(RECORDS)
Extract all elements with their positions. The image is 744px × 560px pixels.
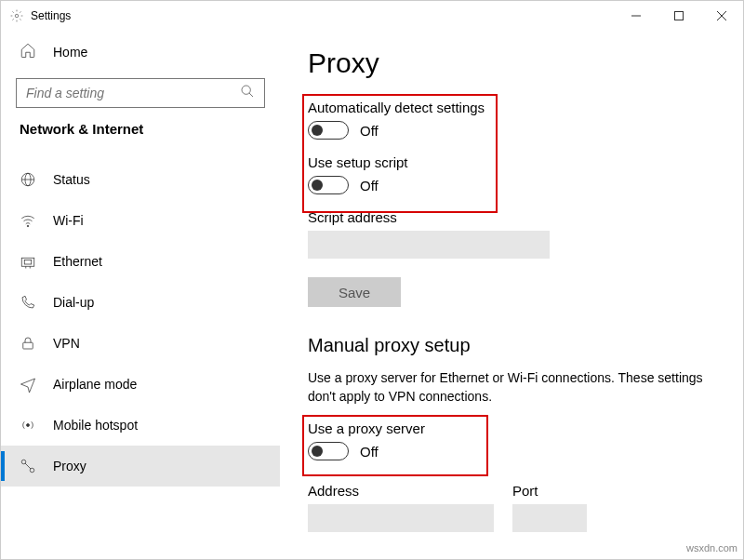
sidebar-item-label: Airplane mode (53, 377, 137, 392)
search-icon (240, 84, 255, 102)
sidebar-item-vpn[interactable]: VPN (1, 323, 280, 364)
sidebar-item-label: Wi-Fi (53, 213, 84, 228)
sidebar-item-dialup[interactable]: Dial-up (1, 282, 280, 323)
page-title: Proxy (308, 47, 723, 79)
sidebar-home[interactable]: Home (1, 31, 280, 73)
sidebar-item-hotspot[interactable]: Mobile hotspot (1, 405, 280, 446)
highlight-box (302, 94, 498, 213)
address-label: Address (308, 483, 494, 499)
main-panel: Proxy Automatically detect settings Off … (280, 31, 743, 560)
gear-icon (10, 9, 23, 22)
port-input[interactable] (512, 504, 587, 532)
sidebar-item-label: VPN (53, 336, 80, 351)
watermark: wsxdn.com (686, 542, 737, 553)
close-button[interactable] (700, 1, 743, 31)
maximize-button[interactable] (658, 1, 700, 31)
use-proxy-toggle[interactable] (308, 442, 349, 460)
sidebar-item-label: Mobile hotspot (53, 418, 138, 433)
svg-rect-12 (24, 260, 32, 265)
svg-rect-2 (675, 12, 684, 20)
sidebar-item-label: Status (53, 172, 90, 187)
save-button[interactable]: Save (308, 277, 401, 307)
ethernet-icon (20, 253, 36, 270)
search-box[interactable] (16, 78, 265, 108)
airplane-icon (20, 376, 36, 393)
sidebar-nav: Status Wi-Fi Ethernet Dial-up VPN Airpla… (1, 159, 280, 487)
sidebar-category: Network & Internet (1, 121, 280, 146)
vpn-icon (20, 335, 36, 352)
sidebar-item-label: Ethernet (53, 254, 102, 269)
home-icon (20, 42, 36, 61)
home-label: Home (53, 45, 87, 60)
svg-line-6 (249, 93, 253, 97)
globe-icon (20, 171, 36, 188)
script-address-input[interactable] (308, 231, 550, 259)
titlebar: Settings (1, 1, 743, 31)
window-controls (615, 1, 743, 31)
minimize-button[interactable] (615, 1, 658, 31)
hotspot-icon (20, 417, 36, 433)
sidebar-item-status[interactable]: Status (1, 159, 280, 200)
proxy-icon (20, 458, 36, 474)
svg-point-16 (27, 424, 30, 427)
manual-description: Use a proxy server for Ethernet or Wi-Fi… (308, 369, 723, 406)
sidebar: Home Network & Internet Status Wi-Fi E (1, 31, 280, 560)
sidebar-item-proxy[interactable]: Proxy (1, 446, 280, 487)
svg-point-0 (15, 14, 19, 18)
sidebar-item-label: Dial-up (53, 295, 94, 310)
wifi-icon (20, 212, 36, 229)
sidebar-item-ethernet[interactable]: Ethernet (1, 241, 280, 282)
svg-point-5 (242, 86, 250, 94)
address-input[interactable] (308, 504, 494, 532)
auto-detect-toggle[interactable] (308, 121, 349, 140)
dialup-icon (20, 294, 36, 311)
sidebar-item-label: Proxy (53, 459, 86, 473)
manual-heading: Manual proxy setup (308, 335, 723, 356)
svg-point-10 (27, 225, 29, 227)
window-title: Settings (31, 9, 71, 22)
sidebar-item-wifi[interactable]: Wi-Fi (1, 200, 280, 241)
setup-script-toggle[interactable] (308, 176, 349, 194)
search-input[interactable] (26, 86, 231, 100)
sidebar-item-airplane[interactable]: Airplane mode (1, 364, 280, 405)
svg-rect-15 (23, 342, 33, 349)
port-label: Port (512, 483, 587, 499)
svg-rect-11 (21, 258, 34, 266)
(End RECORDS)
■ **WHAT THE EXERCISE ASKS**
None of the pictures belong in the copy; repeat all other material exactly.

■ **EXERCISE RESULT**
Extract all elements with their positions. The image is 744px × 560px pixels.
sidebar-item-label: Airplane mode (53, 377, 137, 392)
search-icon (240, 84, 255, 102)
sidebar-item-vpn[interactable]: VPN (1, 323, 280, 364)
sidebar-item-label: Wi-Fi (53, 213, 84, 228)
sidebar-item-dialup[interactable]: Dial-up (1, 282, 280, 323)
page-title: Proxy (308, 47, 723, 79)
sidebar-home[interactable]: Home (1, 31, 280, 73)
sidebar-item-hotspot[interactable]: Mobile hotspot (1, 405, 280, 446)
highlight-box (302, 94, 498, 213)
address-label: Address (308, 483, 494, 499)
main-panel: Proxy Automatically detect settings Off … (280, 31, 743, 560)
gear-icon (10, 9, 23, 22)
port-input[interactable] (512, 504, 587, 532)
sidebar-item-label: VPN (53, 336, 80, 351)
watermark: wsxdn.com (686, 542, 737, 553)
close-button[interactable] (700, 1, 743, 31)
maximize-button[interactable] (658, 1, 700, 31)
use-proxy-toggle[interactable] (308, 442, 349, 460)
sidebar-item-label: Mobile hotspot (53, 418, 138, 433)
svg-rect-12 (24, 260, 32, 265)
svg-rect-2 (675, 12, 684, 20)
sidebar-item-label: Status (53, 172, 90, 187)
save-button[interactable]: Save (308, 277, 401, 307)
ethernet-icon (20, 253, 36, 270)
search-box[interactable] (16, 78, 265, 108)
airplane-icon (20, 376, 36, 393)
sidebar-nav: Status Wi-Fi Ethernet Dial-up VPN Airpla… (1, 159, 280, 487)
sidebar-category: Network & Internet (1, 121, 280, 146)
vpn-icon (20, 335, 36, 352)
sidebar-item-label: Ethernet (53, 254, 102, 269)
home-icon (20, 42, 36, 61)
home-label: Home (53, 45, 87, 60)
svg-line-6 (249, 93, 253, 97)
globe-icon (20, 171, 36, 188)
script-address-input[interactable] (308, 231, 550, 259)
titlebar: Settings (1, 1, 743, 31)
window-controls (615, 1, 743, 31)
minimize-button[interactable] (615, 1, 658, 31)
hotspot-icon (20, 417, 36, 433)
sidebar-item-status[interactable]: Status (1, 159, 280, 200)
proxy-icon (20, 458, 36, 474)
svg-point-16 (27, 424, 30, 427)
manual-description: Use a proxy server for Ethernet or Wi-Fi… (308, 369, 723, 406)
sidebar: Home Network & Internet Status Wi-Fi E (1, 31, 280, 560)
sidebar-item-proxy[interactable]: Proxy (1, 446, 280, 487)
svg-point-0 (15, 14, 19, 18)
sidebar-item-label: Dial-up (53, 295, 94, 310)
wifi-icon (20, 212, 36, 229)
sidebar-item-ethernet[interactable]: Ethernet (1, 241, 280, 282)
svg-point-5 (242, 86, 250, 94)
address-input[interactable] (308, 504, 494, 532)
auto-detect-toggle[interactable] (308, 121, 349, 140)
dialup-icon (20, 294, 36, 311)
sidebar-item-label: Proxy (53, 459, 86, 473)
manual-heading: Manual proxy setup (308, 335, 723, 356)
svg-point-10 (27, 225, 29, 227)
window-title: Settings (31, 9, 71, 22)
sidebar-item-wifi[interactable]: Wi-Fi (1, 200, 280, 241)
setup-script-toggle[interactable] (308, 176, 349, 194)
search-input[interactable] (26, 86, 231, 100)
sidebar-item-airplane[interactable]: Airplane mode (1, 364, 280, 405)
svg-rect-15 (23, 342, 33, 349)
port-label: Port (512, 483, 587, 499)
svg-rect-11 (21, 258, 34, 266)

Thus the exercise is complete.